EXERCISE REQUIREMENTS
Your copy should run exactly from the line containing "pixels, height=1312 pixels." to the last line of the entries below, and it should include no pictures.

[Records contained in a dataset]
• • • •
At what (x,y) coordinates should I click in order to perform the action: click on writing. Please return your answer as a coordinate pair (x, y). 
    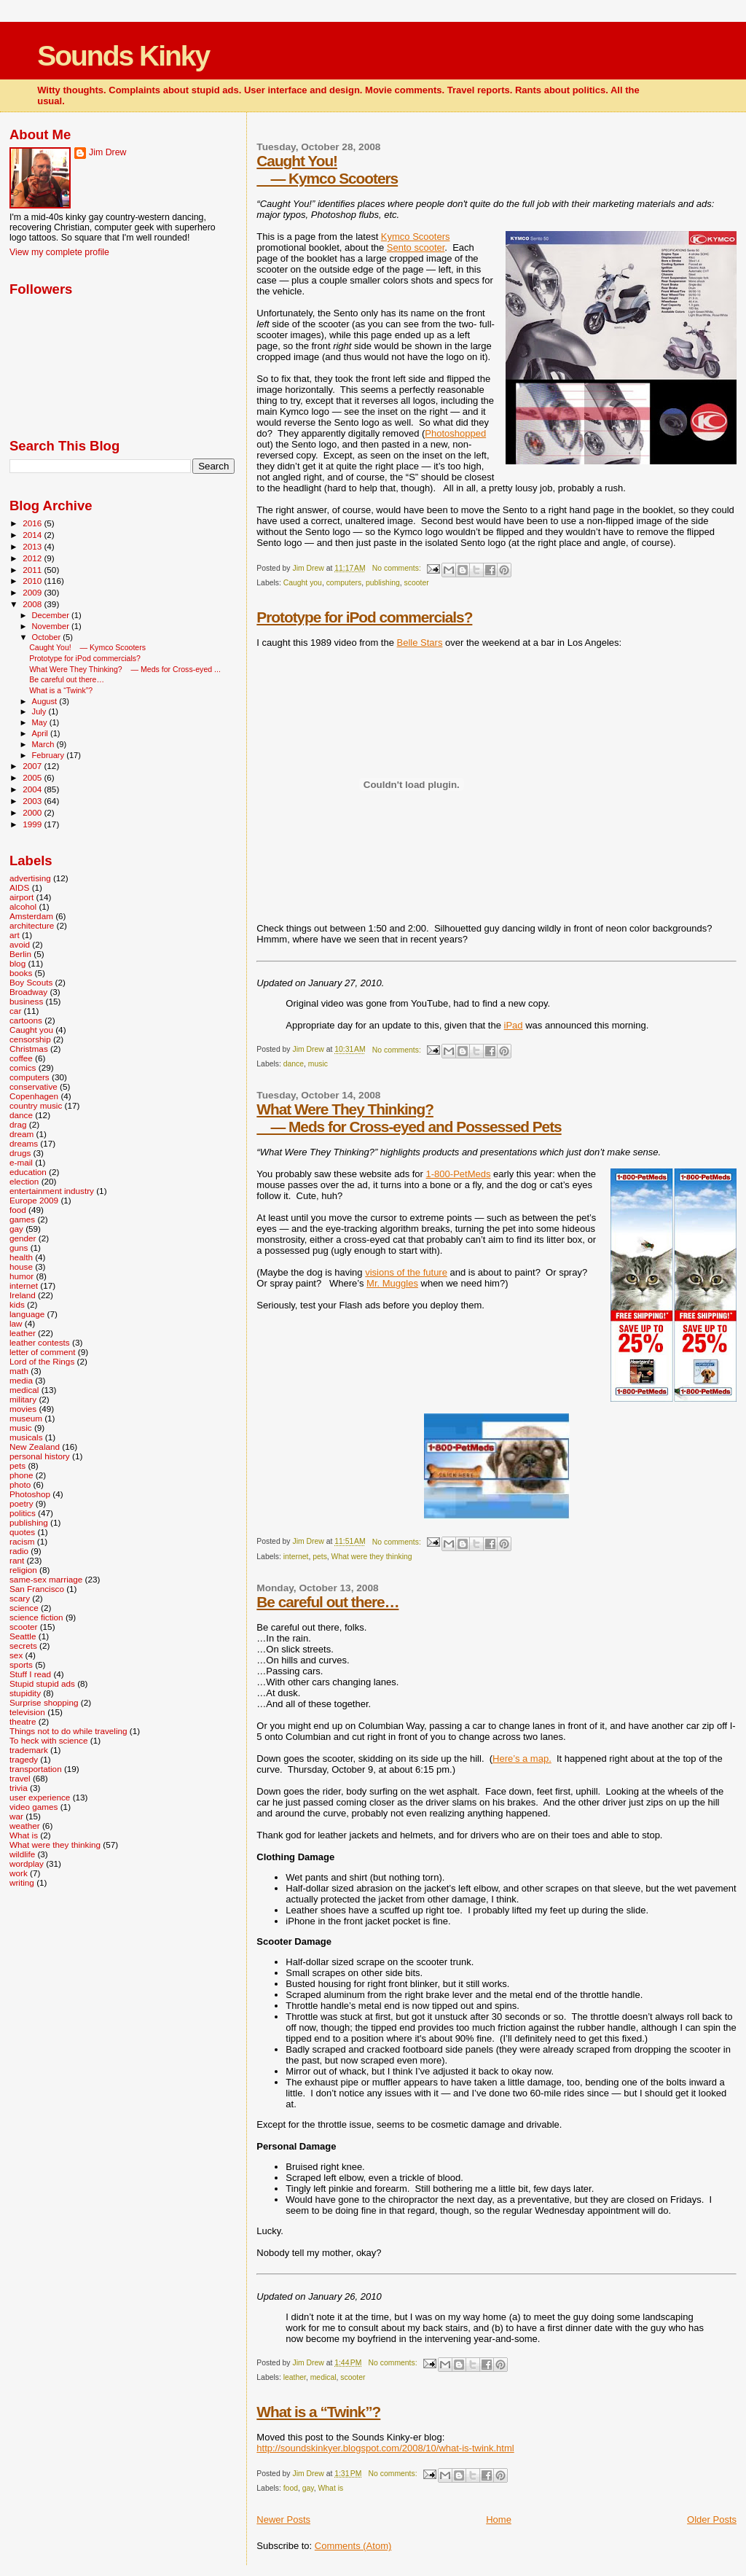
    Looking at the image, I should click on (21, 1882).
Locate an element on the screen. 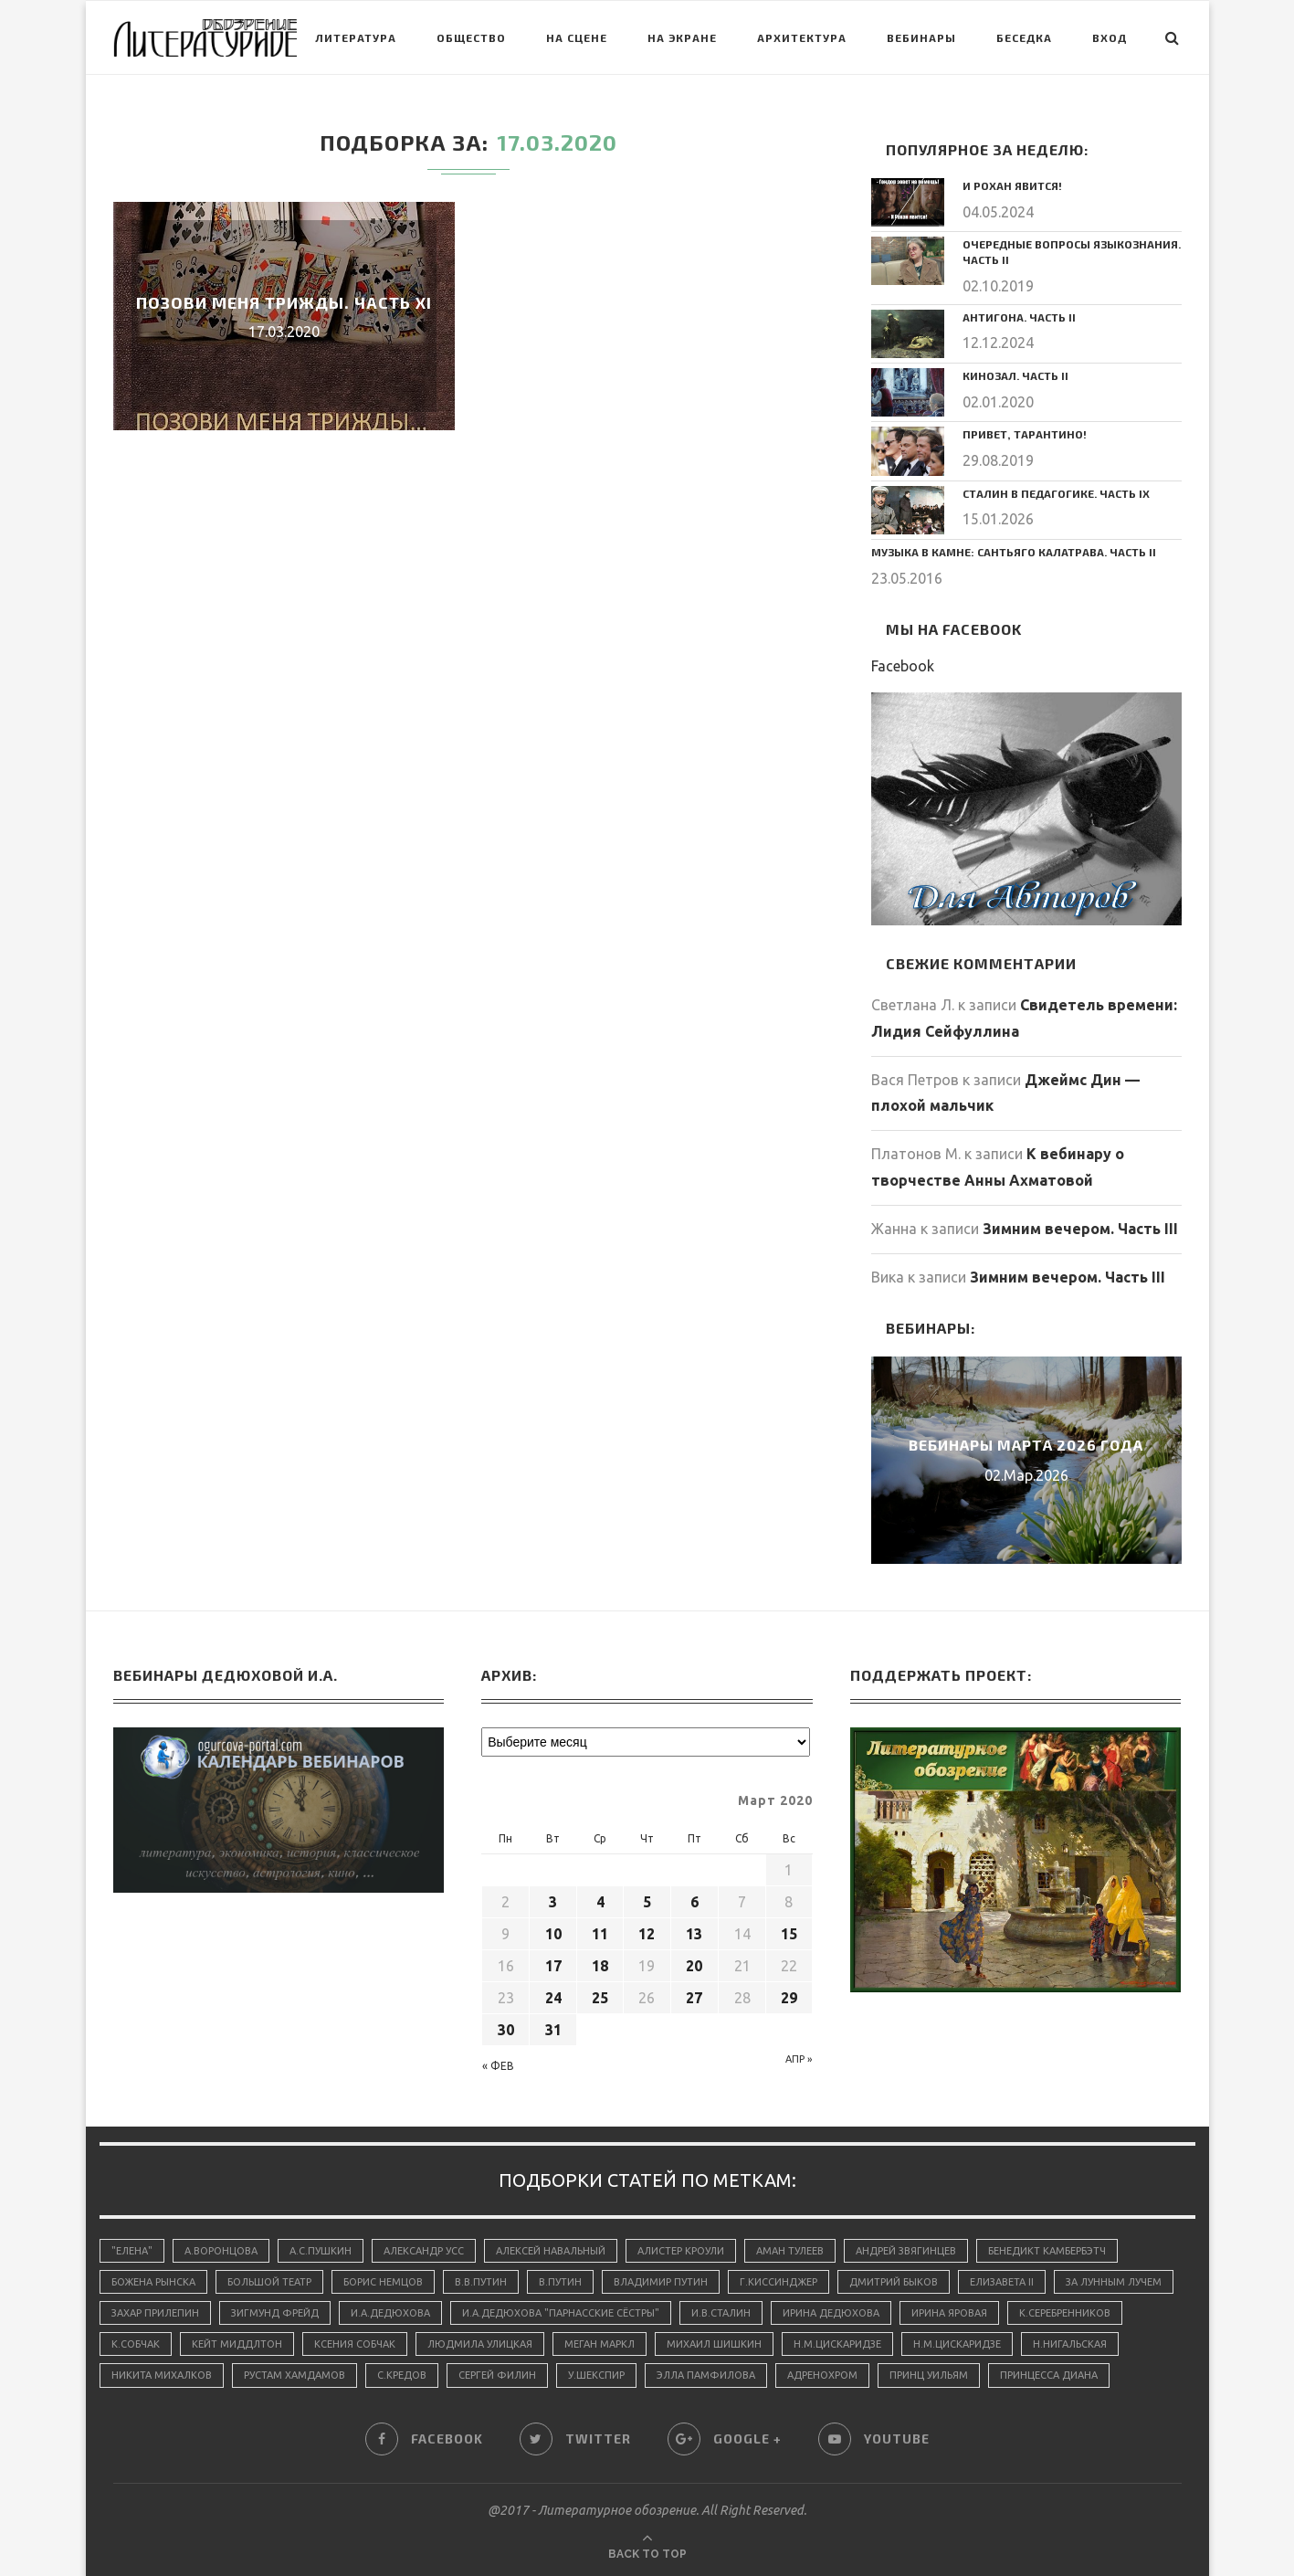  15 [Записи, опубликованные 15.03.2020] is located at coordinates (789, 1934).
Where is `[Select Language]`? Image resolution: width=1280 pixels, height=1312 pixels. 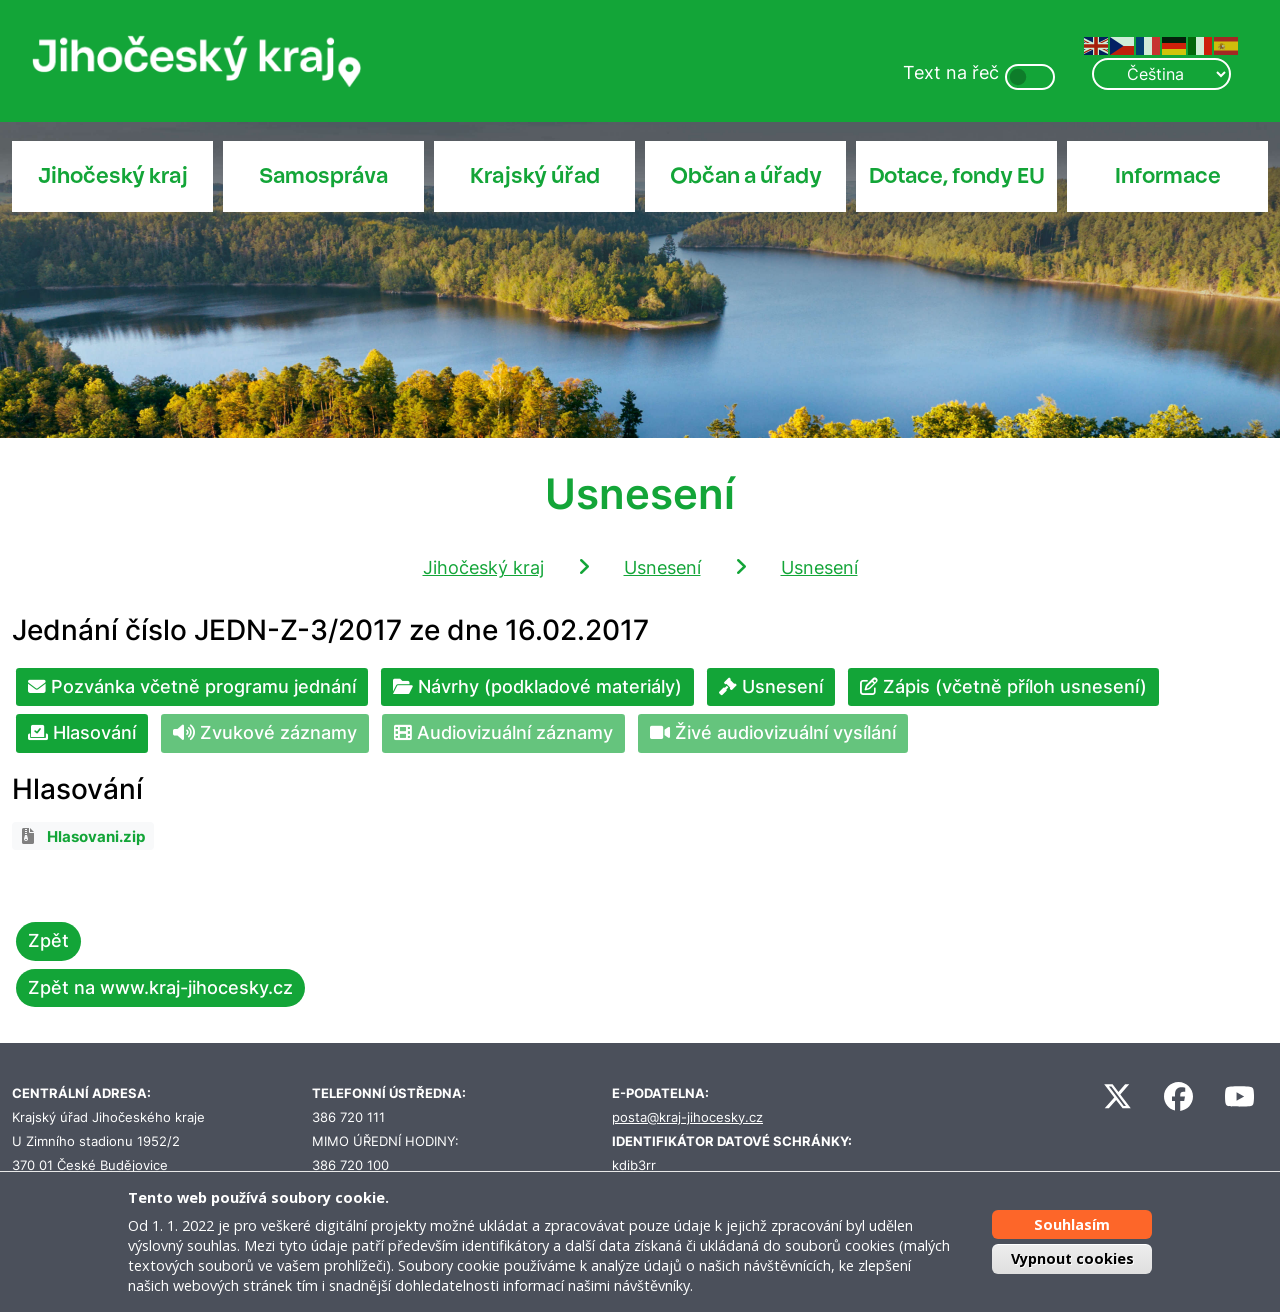
[Select Language] is located at coordinates (1161, 74).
• • • •
ANSWER FOR THIS EXERCISE
Where is `[Select Language]`? Image resolution: width=1280 pixels, height=1312 pixels. 
[Select Language] is located at coordinates (1161, 74).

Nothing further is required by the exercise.